What was it about this woman? Jaeger wondered. How was it that with a few choice sentences she could get so deep beneath his skin? She had a way of speaking that went direct to the heart of the matter, and bugger the social niceties.

He glanced around his team. ‘And the rest of you?’

‘It’s easy.’ James shrugged. ‘Hold a vote. Those who want to go get to go. Those who don’t stay behind.’

‘Yeah,’ Alonzo added. ‘Ask for volunteers. And let’s make it clear: there’s no dishonour – none – on those who opt to stay behind.’

‘Okay,’ Jaeger conceded. ‘And chief – are you good safeguarding those who choose to remain? At least until this thing is done.’

‘They are welcome,’ the chief confirmed. ‘Our home is their home, and for as long as they are in need of it.’

‘Right, I’m asking for volunteers,’ Jaeger announced. ‘And you all know the dangers.’

‘Count me in,’ James declared, almost before Jaeger was done speaking.

‘It’s a shitty kind of a holiday,’ Alonzo growled. ‘But man, I’m in.’

Kamishi raised his gaze to Jaeger. ‘I have already failed you once. I fear I may—’ Jaeger placed a hand on Kamishi’s shoulder to quieten him. Kamishi brightened. ‘If you would accept—’

Alonzo slapped him on the back. ‘What brother Kamishi’s trying to say is – he’s in!’

Dale glanced at the village chief, then at Jaeger. ‘If I’m in, am I allowed to film? Or will they stick me full of spears as soon as I pull out my camera?’

Jaeger eyed Puruwehua. ‘I am sure we can broker some kind of deal with the chief and his warriors.’

Puruwehua nodded. ‘The elders – they believe your camera hurts their soul. With the younger men – the warriors – I’m sure I can persuade them otherwise.’

Dale hesitated for an instant, clearly torn between his desire to go and his fear of what lay ahead. He shrugged. ‘Then I guess it’ll be the film to die for.’

Jaeger turned to Santos. ‘Leticia?’

Santos gave a faint shrug. ‘I would like to very much. To come. But my conscience tells me I am better here, staying with my Indians. What do you think? No?’

‘If you think you should stay, you should stay.’ Jaeger pulled out her silk scarf. ‘And here’s your scarf – like you, a survivor.’

An emotional Santos took the length of material. ‘But you must wear it, no? It is… good luck for the coming journey.’

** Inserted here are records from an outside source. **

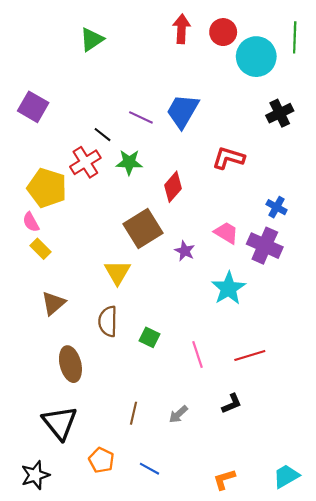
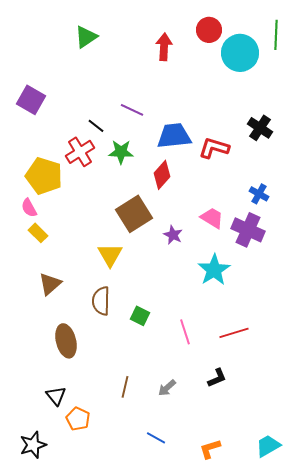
red arrow: (181, 29) -> (164, 47), moved
blue trapezoid: (183, 111) -> (174, 136), moved, turned 54
black cross: (280, 113) -> (260, 128), moved, turned -30
black triangle: (60, 423) -> (56, 396), size x0.6
orange pentagon: (101, 460) -> (78, 419), moved
blue line: (149, 469) -> (156, 438), moved

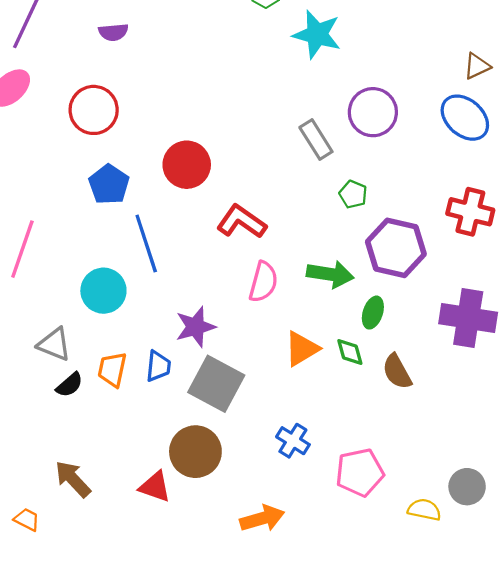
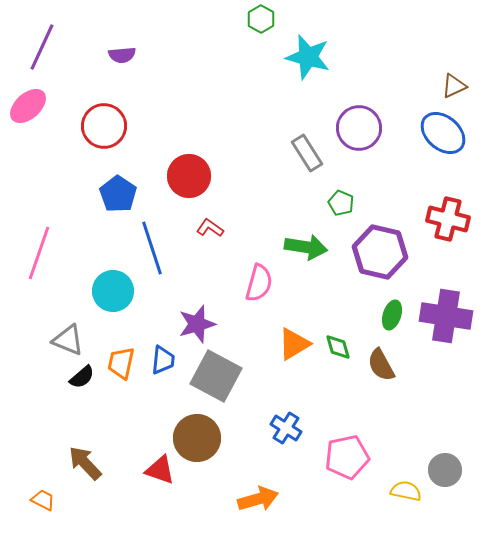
red L-shape: (241, 222) -> (210, 228), moved, size x0.6
green arrow: (330, 274) -> (306, 247), moved
green ellipse: (373, 313) -> (392, 315), moved

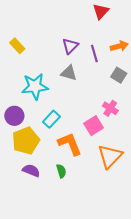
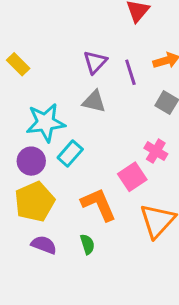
purple circle: (14, 116) -> (31, 161), moved
cyan rectangle: (51, 119) -> (70, 153), moved

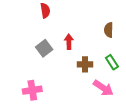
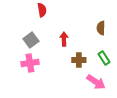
gray square: (44, 48) -> (31, 40), moved
pink cross: (32, 90) -> (30, 63), moved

She reached up and proceeded to knot it around Jaeger’s neck, kissing him on the cheek once she’d done so.

Jaeger fancied he could see Narov burning with that same jealousy that he’d detected before. It made him all the more determined to wear the scarf through all that was coming. Anything to rattle Narov; to try and find a way to get to the hidden person that lay within.

‘Four are in; one’s staying,’ Jaeger summed up. ‘And the rest?’

‘I’ve got three kids at home,’ a voice volunteered. It was Stefan Kral. ‘In London. Correction. Not London any more. We’ve just moved out to lovely Luton.’ He threw a resentful look at Dale. ‘Can’t afford London, not on an assistant producer’s wage. I’m staying alive and I’m getting home in one piece.’ He glanced at Jaeger. ‘I won’t be coming.’

‘Understood,’ Jaeger told him. ‘Get home safely, and be the father your kids need you to be. That matters more than any air wreck lying lost in the jungle.’

As he said those words, Jaeger felt a spit of bile rise from his stomach. He forced it back down. He’d spent a year searching for his own family after they disappeared. He’d travelled every highway; turned over every stone. He’d chased down every clue and pursued every lead, until all had turned cold. But had he really done everything he could to find them?

Had he given up on his family and given up on life – running to Bioko – just when he should have kept going? Jaeger kicked the thought away.

He glanced at Narov. ‘You?’

She met his gaze. ‘Do you need to ask?’

He shook his head. ‘I guess not. Irina Narov’s in.’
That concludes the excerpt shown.